By default, for time efficiency, pandas provides approximate memory usage information for a DataFrame object. However, we are interested in precise details, so we will set the memory_usage parameter to 'deep'.

In [None]:
import os
import time
import pandas as pd
import numpy as np
df = pd.read_csv('data_000000000001.csv',encoding='UTF')
def mem_usage(pandas_obj):
    if isinstance(pandas_obj,pd.DataFrame):
        usage_b = pandas_obj.memory_usage(deep=True).sum()
    else: 
        usage_b = pandas_obj.memory_usage(deep=True)
    usage_mb = usage_b / 1024 ** 2 
    return "{:03.2f} MB".format(usage_mb)
print (df.info(memory_usage='deep'))

### Let's analyze the data types in data_000000000001.csv.

Once we obtain this information, we will see the data types present in our DataFrame. With this knowledge, we can optimize memory usage by choosing appropriate data types for individual columns during loading. The pandas.read_csv() function has several parameters that allow us to achieve this.

The task does not specify the columns present in the dataset. Let's assume they are labeled as a, b, c, and d. For example, if a column contains dates, for the convenience of further calculations and clarity, it is better to set them as the index of the dataset.

In [None]:
df = pd.read_csv('data_000000000001.csv', parse_dates=['b'], encoding='UTF')

Now the dates are read as the index of the dataset, and memory consumption has slightly decreased.

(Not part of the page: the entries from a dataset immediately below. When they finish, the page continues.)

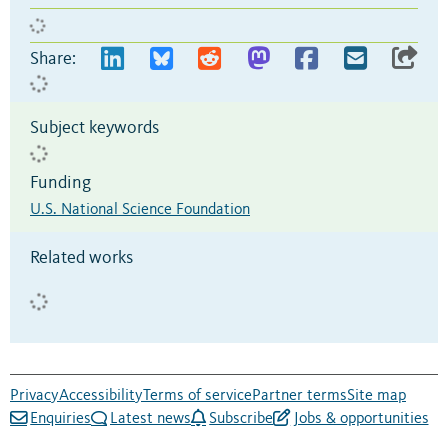
Share:
Subject keywords
Funding
U.S. National Science Foundation
Related works
Privacy
Accessibility
Terms of service
Partner terms
Site map
Enquiries
Latest news
Subscribe
Jobs & opportunities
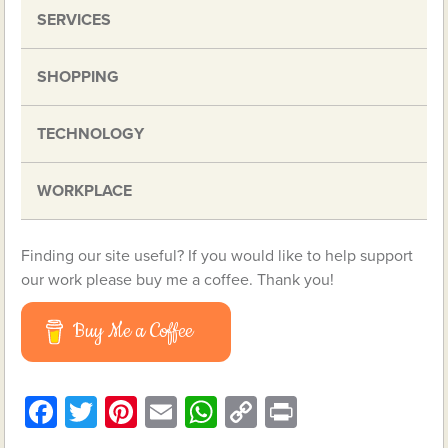
SERVICES
SHOPPING
TECHNOLOGY
WORKPLACE
Finding our site useful? If you would like to help support
our work please buy me a coffee. Thank you!
Buy Me a Coffee
Facebook
Twitter
Pinterest
Email
WhatsApp
Copy
Print
Link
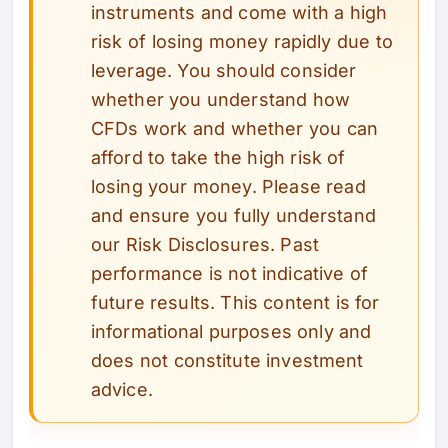
instruments and come with a high
risk of losing money rapidly due to
leverage. You should consider
whether you understand how
CFDs work and whether you can
afford to take the high risk of
losing your money. Please read
and ensure you fully understand
our Risk Disclosures. Past
performance is not indicative of
future results. This content is for
informational purposes only and
does not constitute investment
advice.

If there are object types in the data, let's combine the data in columns into categories where it is efficient. To determine efficiency, it's necessary to find the count of unique values in the columns, and if it is less than 50% of the total number of values in the column, combining values into categories will be effective.

In [None]:
df_obj=df.select_dtypes(include=['object']).copy()
df_obj.describe()

Columns can be optimized in this way.

In [None]:
for col in gl_obj.columns:
    num_unique_values = len(gl_obj[col].unique())
    num_total_values = len(gl_obj[col])
    if num_unique_values / num_total_values < 0.5:
        converted_obj.loc[:,col] = gl_obj[col].astype('category')        
    else:
        converted_obj.loc[:,col] = gl_obj[col]

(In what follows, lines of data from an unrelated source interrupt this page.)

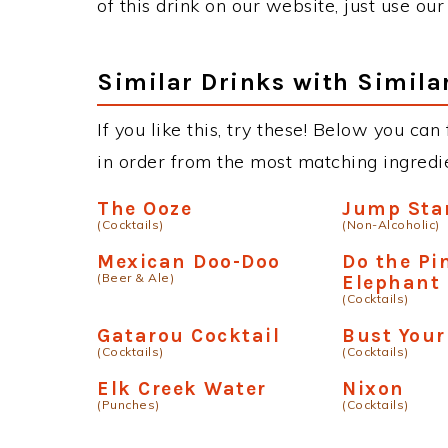
of this drink on our website, just use ou
Similar Drinks with Simila
If you like this, try these! Below you can
in order from the most matching ingredien
The Ooze
Jump Sta
(Cocktails)
(Non-Alcoholic)
Mexican Doo-Doo
Do the Pi
(Beer & Ale)
Elephant
(Cocktails)
Gatarou Cocktail
Bust Your
(Cocktails)
(Cocktails)
Elk Creek Water
Nixon
(Punches)
(Cocktails)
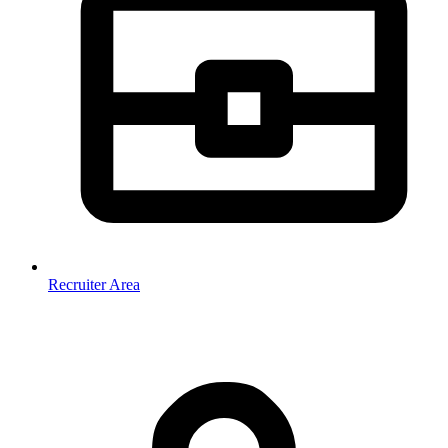
Recruiter Area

To understand how much memory is being used, let's introduce a function for convenience:

In [None]:
def mem_usage(pandas_obj):
    if isinstance(pandas_obj,pd.DataFrame):
        usage_b = pandas_obj.memory_usage(deep=True).sum()
    else: 
        usage_b = pandas_obj.memory_usage(deep=True)
    usage_mb = usage_b / 1024 ** 2 
    return "{:03.2f} MB".format(usage_mb)

And we will check whether the optimization was effective.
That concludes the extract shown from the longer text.